I’ve certainly seen more poetic and novel descriptions before, and unsurprisingly—people objected to how poetic they were, saying things quite similar your previous question:
Furthermore, I don’t know how richly vivid their own phenomenological experience is. For instance, as a conscious human, I would say that sight and hearing feel phenomenologically vivid, but the way it feels to think, not nearly so.
If I were to try to describe how it feels to think, it would be more defined by the sense of presence and participation, and even its strangeness (even if I’m quite used to it by now). In fact, I would say the way it feels to think or to have an emotion (removing the associated physical sensations) are usually partially defined by specifically how subtle and non-vivid they feel, and like all qualia, ineffable. As such, I would not reach for vivid descriptors to describe it.
I think that alone makes the discussion a moot point until another mechanism is used to test introspection of LLMs.
Because it becomes impossible to test then if it is capable of introspecting because it has no means of furnishing us with any evidence of it. Sure, it makes for a good sci-fi horror short story, the kinda which forms a interesting allegory to the loneliness that people feel even in busy cities: having a rich inner life by no opportunity to share it with others it is in constant contact with. But that alone I think makes these transcripts (and I stress just the transcripts of text-replies) most likely of the breed “mimicking descriptions of introspection” and therefore not worthy of discussion.
At some point in the future will an A.I. be capable of introspection? Yes, but this is such a vague proposition I’m embarrassed to even state it because I am not capable of explaining how that might work and how we might test it. Only that it can’t be through these sorts of transcripts.

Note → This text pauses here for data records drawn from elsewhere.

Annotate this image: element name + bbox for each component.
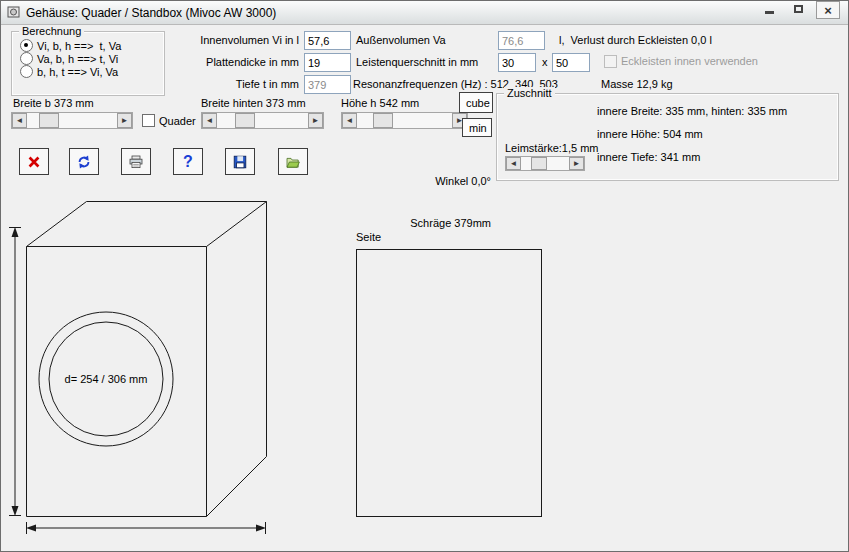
scroll-track[interactable] [521, 157, 569, 170]
radio-vi-b-h[interactable]: Vi, b, h ==> t, Va [20, 39, 121, 52]
app-icon [7, 5, 21, 21]
quader-checkbox[interactable] [142, 114, 155, 127]
tiefe-input [304, 75, 351, 94]
radio-label: b, h, t ==> Vi, Va [37, 66, 118, 78]
app-window: Gehäuse: Quader / Standbox (Mivoc AW 300… [0, 0, 849, 552]
printer-icon [128, 153, 144, 171]
leisten-hoehe-input[interactable] [552, 53, 590, 72]
drawing-canvas: d= 254 / 306 mm Seite [1, 186, 849, 546]
leimstaerke-scrollbar: ◄ ► [505, 156, 585, 171]
scroll-right-icon: ► [312, 117, 320, 125]
close-button[interactable]: × [816, 1, 840, 19]
radio-checked-icon [20, 39, 33, 52]
scroll-left-icon: ◄ [206, 117, 214, 125]
scroll-thumb[interactable] [39, 113, 59, 128]
breite-hinten-scrollbar: ◄ ► [201, 112, 324, 129]
radio-label: Va, b, h ==> t, Vi [37, 53, 118, 65]
minimize-icon [765, 11, 774, 14]
aussenvolumen-label: Außenvolumen Va [356, 34, 446, 47]
berechnung-groupbox: Berechnung Vi, b, h ==> t, Va Va, b, h =… [11, 31, 165, 96]
scroll-left-button[interactable]: ◄ [342, 113, 357, 128]
box-3d-drawing [27, 202, 267, 517]
masse-label: Masse 12,9 kg [601, 78, 673, 91]
zuschnitt-legend: Zuschnitt [504, 87, 555, 99]
innenvolumen-input[interactable] [304, 31, 351, 50]
radio-va-b-h[interactable]: Va, b, h ==> t, Vi [20, 52, 118, 65]
innenvolumen-label: Innenvolumen Vi in l [169, 34, 299, 47]
cube-button[interactable]: cube [459, 92, 493, 113]
radio-b-h-t[interactable]: b, h, t ==> Vi, Va [20, 65, 118, 78]
scroll-track[interactable] [27, 113, 117, 128]
eckleisten-label: Eckleisten innen verwenden [621, 55, 758, 68]
breite-scrollbar: ◄ ► [11, 112, 133, 129]
eckleisten-checkbox-row: Eckleisten innen verwenden [604, 55, 758, 68]
maximize-button[interactable] [787, 1, 809, 17]
plattendicke-input[interactable] [304, 53, 351, 72]
quader-label: Quader [159, 115, 196, 127]
help-button[interactable]: ? [173, 148, 203, 175]
quader-checkbox-row[interactable]: Quader [142, 114, 196, 127]
radio-icon [20, 52, 33, 65]
maximize-icon [794, 5, 803, 13]
open-button[interactable] [278, 148, 308, 175]
leisten-mal-label: x [542, 56, 548, 69]
scroll-left-button[interactable]: ◄ [202, 113, 217, 128]
open-folder-icon [285, 153, 301, 171]
side-view: Seite [356, 231, 542, 517]
save-button[interactable] [225, 148, 255, 175]
berechnung-legend: Berechnung [19, 25, 84, 37]
breite-hinten-label: Breite hinten 373 mm [201, 97, 306, 110]
window-controls: × [758, 1, 840, 19]
scroll-right-button[interactable]: ► [308, 113, 323, 128]
help-icon: ? [183, 154, 193, 170]
tiefe-label: Tiefe t in mm [169, 78, 299, 91]
scroll-left-button[interactable]: ◄ [506, 157, 521, 170]
innere-hoehe-label: innere Höhe: 504 mm [597, 128, 703, 141]
delete-button[interactable] [19, 148, 49, 175]
print-button[interactable] [121, 148, 151, 175]
leisten-breite-input[interactable] [498, 53, 536, 72]
scroll-left-icon: ◄ [16, 117, 24, 125]
scroll-track[interactable] [217, 113, 308, 128]
radio-label: Vi, b, h ==> t, Va [37, 40, 121, 52]
scroll-right-icon: ► [573, 160, 581, 168]
scroll-right-button[interactable]: ► [569, 157, 584, 170]
window-title: Gehäuse: Quader / Standbox (Mivoc AW 300… [26, 6, 276, 20]
scroll-left-icon: ◄ [510, 160, 518, 168]
scroll-track[interactable] [357, 113, 452, 128]
seite-label: Seite [356, 231, 381, 243]
refresh-button[interactable] [69, 148, 99, 175]
scroll-left-button[interactable]: ◄ [12, 113, 27, 128]
scroll-thumb[interactable] [235, 113, 255, 128]
leistenquerschnitt-label: Leistenquerschnitt in mm [356, 56, 478, 69]
hoehe-scrollbar: ◄ ► [341, 112, 468, 129]
min-button[interactable]: min [462, 118, 492, 137]
leimstaerke-label: Leimstärke:1,5 mm [505, 142, 599, 155]
innere-tiefe-label: innere Tiefe: 341 mm [597, 151, 700, 164]
speaker-diameter-label: d= 254 / 306 mm [65, 373, 148, 385]
zuschnitt-groupbox: Zuschnitt innere Breite: 335 mm, hinten:… [496, 93, 839, 181]
radio-icon [20, 65, 33, 78]
refresh-icon [76, 153, 92, 171]
scroll-thumb[interactable] [531, 157, 547, 170]
hoehe-label: Höhe h 542 mm [341, 97, 419, 110]
scroll-thumb[interactable] [373, 113, 393, 128]
minimize-button[interactable] [758, 1, 780, 17]
scroll-right-icon: ► [121, 117, 129, 125]
aussenvolumen-input [498, 31, 545, 50]
close-icon: × [824, 4, 832, 17]
titlebar: Gehäuse: Quader / Standbox (Mivoc AW 300… [1, 1, 848, 25]
scroll-right-button[interactable]: ► [117, 113, 132, 128]
innere-breite-label: innere Breite: 335 mm, hinten: 335 mm [597, 105, 787, 118]
verlust-label: l, Verlust durch Eckleisten 0,0 l [559, 34, 712, 47]
scroll-left-icon: ◄ [346, 117, 354, 125]
plattendicke-label: Plattendicke in mm [169, 56, 299, 69]
side-view-rect [357, 250, 542, 517]
breite-label: Breite b 373 mm [13, 97, 94, 110]
eckleisten-checkbox [604, 55, 617, 68]
save-icon [232, 153, 248, 171]
red-x-icon [26, 153, 42, 171]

What boggles my mind is, why is this research is it entirely text-reply based? I know next to nothing about LLM Architecture, but isn’t it possible to see which embeddings are being accessed? To map and trace the way the machine the LLM runs on is retrieving items from memory—to look at where data is being retrieved at the time it encodes/decodes a response? Wouldn’t that offer a more direct mechanism to see if the LLM is in fact introspecting?
Wouldn’t this also be immensely useful to determine, say, if an LLM is “lying”—as in concealing it’s access to/awareness of knowledge? Because if we can see it activated a certain area that we know contains information contrary to what it is saying—then we have evidence that it accessed it contrary to the text reply.